== Segment start ==
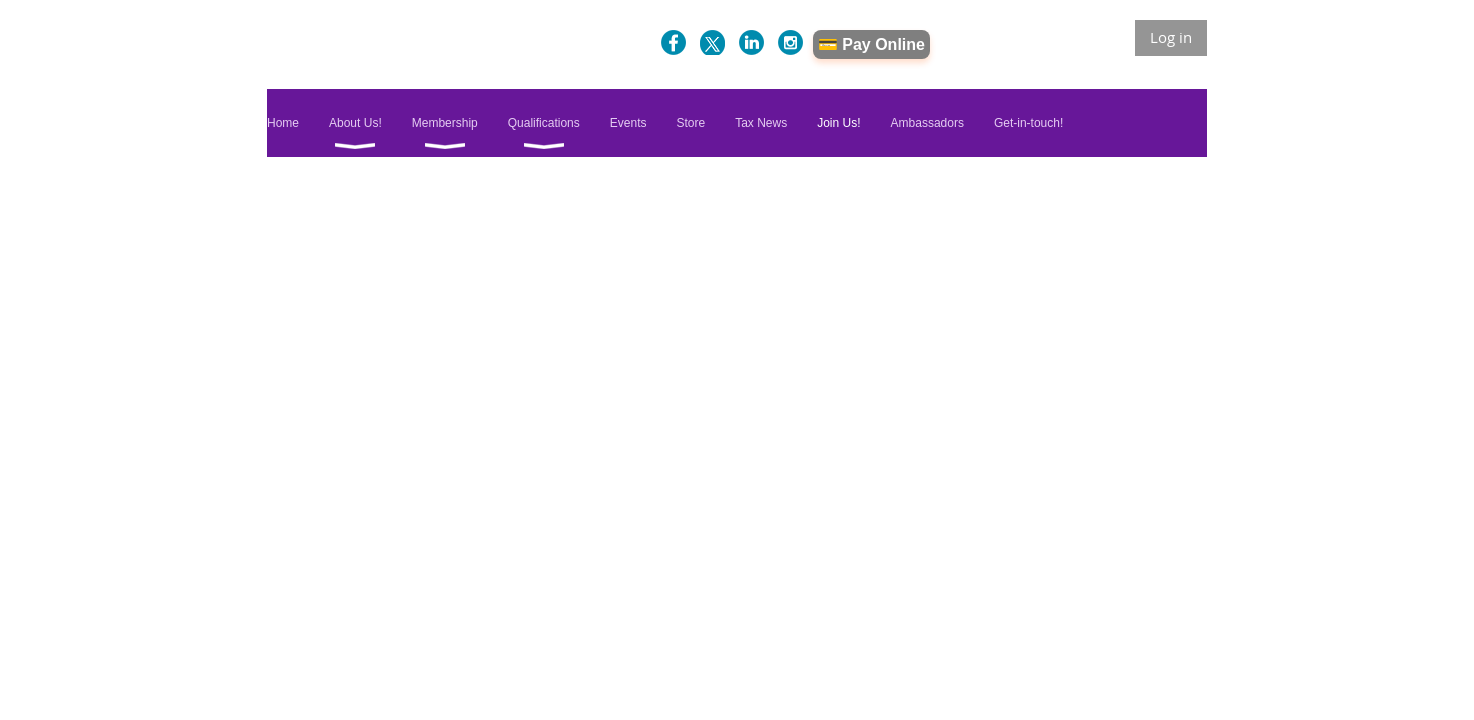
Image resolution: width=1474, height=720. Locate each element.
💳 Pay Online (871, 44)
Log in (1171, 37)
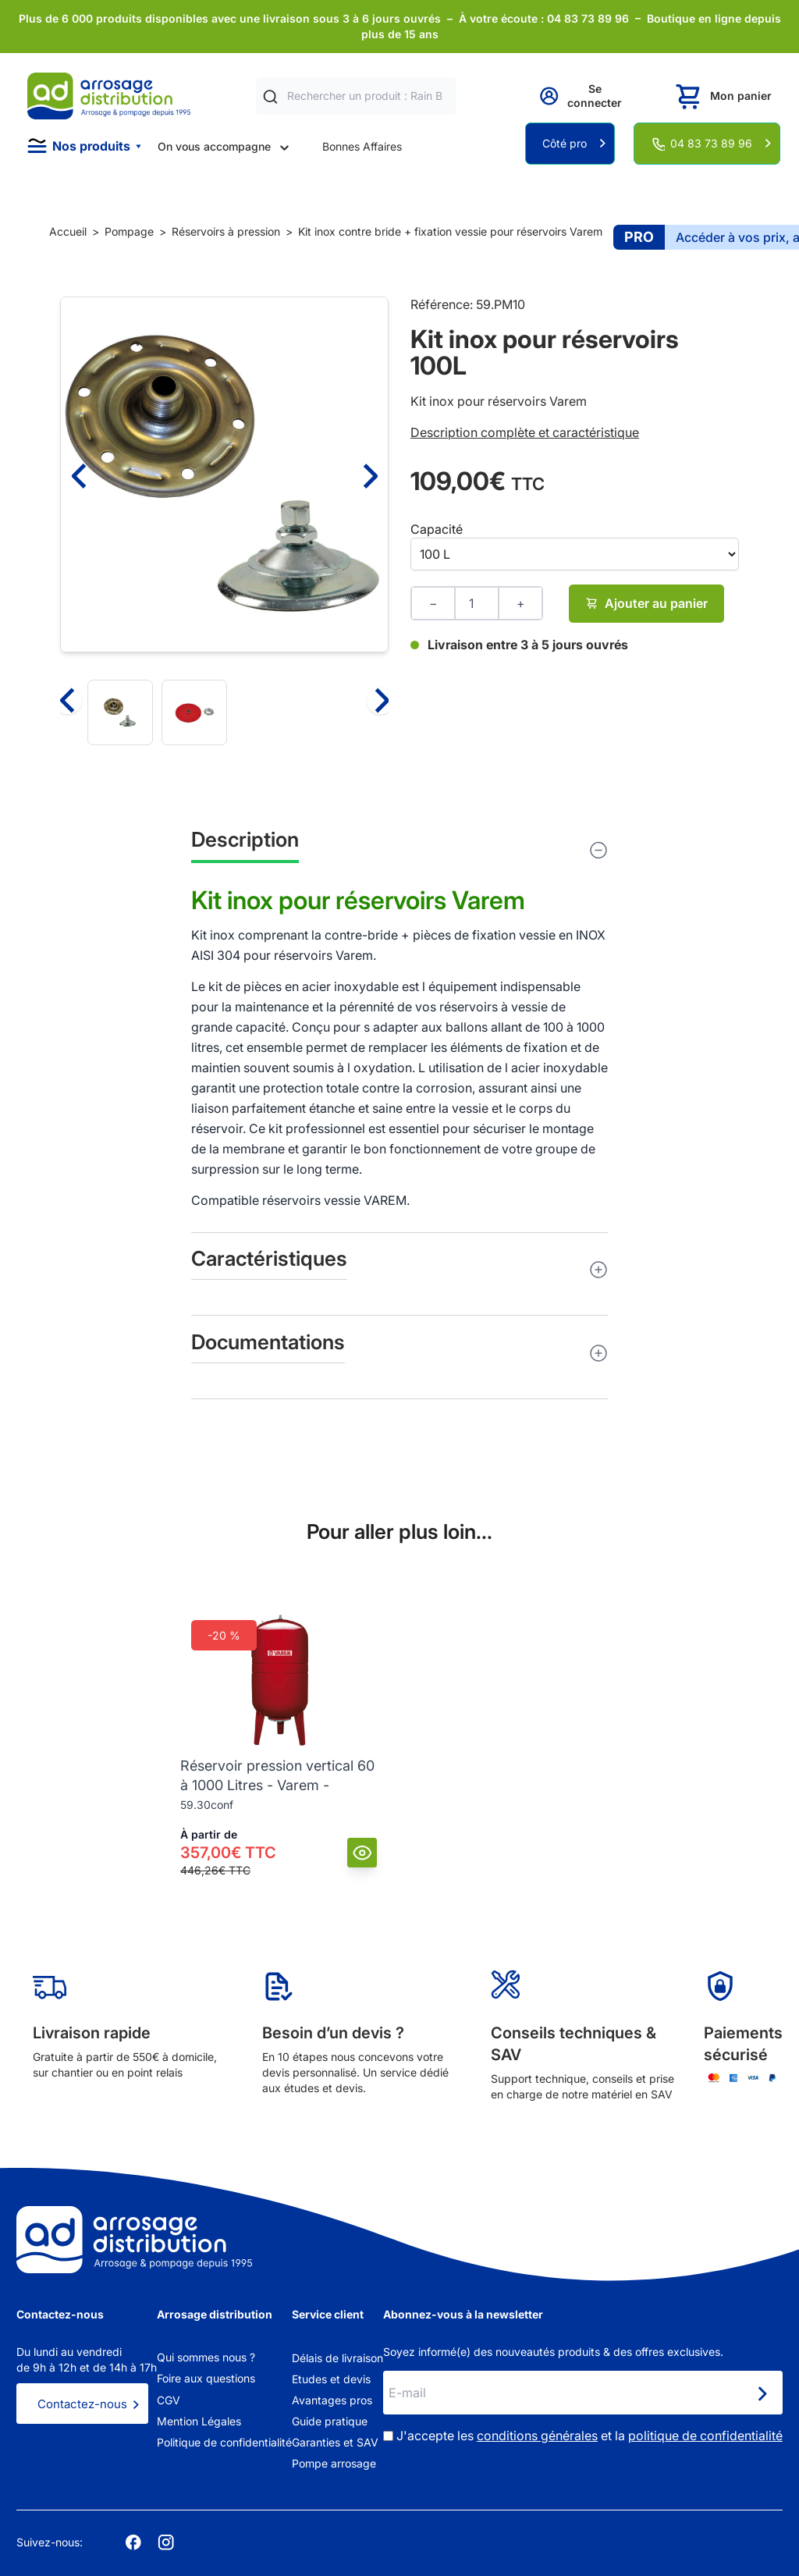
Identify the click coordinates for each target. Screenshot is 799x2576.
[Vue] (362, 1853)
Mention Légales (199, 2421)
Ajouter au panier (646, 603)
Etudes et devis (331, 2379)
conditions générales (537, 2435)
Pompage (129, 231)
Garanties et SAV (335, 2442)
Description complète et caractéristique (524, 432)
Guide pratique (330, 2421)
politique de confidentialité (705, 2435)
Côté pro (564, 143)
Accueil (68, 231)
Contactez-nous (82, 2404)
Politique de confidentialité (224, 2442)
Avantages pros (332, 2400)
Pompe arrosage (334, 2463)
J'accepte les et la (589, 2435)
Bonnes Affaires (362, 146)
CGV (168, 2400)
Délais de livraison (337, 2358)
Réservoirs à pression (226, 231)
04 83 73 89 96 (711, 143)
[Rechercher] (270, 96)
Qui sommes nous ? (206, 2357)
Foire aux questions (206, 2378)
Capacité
== Segment end ==
**HOW TO COMPLETE THIS TASK**
Using the records above, write out exactly the lines between the one holding "[Vue] (362, 1853)" and the one holding "CGV (168, 2400)", inclusive; leave everything else out.

**SOLUTION**
[Vue] (362, 1853)
Mention Légales (199, 2421)
Ajouter au panier (646, 603)
Etudes et devis (331, 2379)
conditions générales (537, 2435)
Pompage (129, 231)
Garanties et SAV (335, 2442)
Description complète et caractéristique (524, 432)
Guide pratique (330, 2421)
politique de confidentialité (705, 2435)
Côté pro (564, 143)
Accueil (68, 231)
Contactez-nous (82, 2404)
Politique de confidentialité (224, 2442)
Avantages pros (332, 2400)
Pompe arrosage (334, 2463)
J'accepte les et la (589, 2435)
Bonnes Affaires (362, 146)
CGV (168, 2400)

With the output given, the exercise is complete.